> [Material for this exercise]
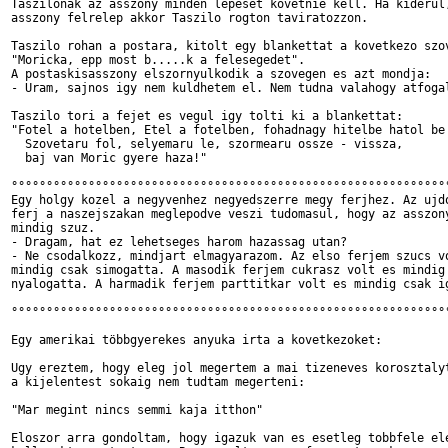
Taszilonak az asszony minden lepeset kovetnie kell. Ha kiderul,
asszony felrelep akkor Taszilo rogton taviratozzon.

Taszilo rohan a postara, kitolt egy blankettat a kovetkezo szov
"Moricka, epp most b.....k a felesegedet".

A postaskisasszony elszornyulkodik a szovegen es azt mondja:

- Uram, sajnos igy nem kuldhetem el. Nem tudna valahogy atfogal
Taszilo tori a fejet es vegul igy tolti ki a blankettat:

"Fotel a hotelben, Etel a fotelben, fohadnagy hitelbe hatol be 
  Szovetaru fol, selyemaru le, szormearu ossze - vissza,

  baj van Moric gyere haza!"

°°°°°°°°°°°°°°°°°°°°°°°°°°°°°°°°°°°°°°°°°°°°°°°°°°°°°°°°°°°°°°°
Egy holgy kozel a negyvenhez negyedszerre megy ferjhez. Az ujdo
ferj a naszejszakan meglepodve veszi tudomasul, hogy az asszony
mindig szuz.

- Dragam, hat ez lehetseges harom hazassag utan?

- Ne csodalkozz, mindjart elmagyarazom. Az elso ferjem szucs vo
mindig csak simogatta. A masodik ferjem cukrasz volt es mindig 
nyalogatta. A harmadik ferjem parttitkar volt es mindig csak ig
°°°°°°°°°°°°°°°°°°°°°°°°°°°°°°°°°°°°°°°°°°°°°°°°°°°°°°°°°°°°°°°
Egy amerikai többgyerekes anyuka irta a kovetkezoket:

Ugy ereztem, hogy eleg jol megertem a mai tizeneves korosztalyt
a kijelentest sokaig nem tudtam megerteni:

"Mar megint nincs semmi kaja itthon"

Eloszor arra gondoltam, hogy igazuk van es esetleg tobbfele ele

> [Your objective] Filter the data above, keeping only lines that include the string "volt".

> [Output below]
mindig csak simogatta. A masodik ferjem cukrasz volt es mindig 
nyalogatta. A harmadik ferjem parttitkar volt es mindig csak ig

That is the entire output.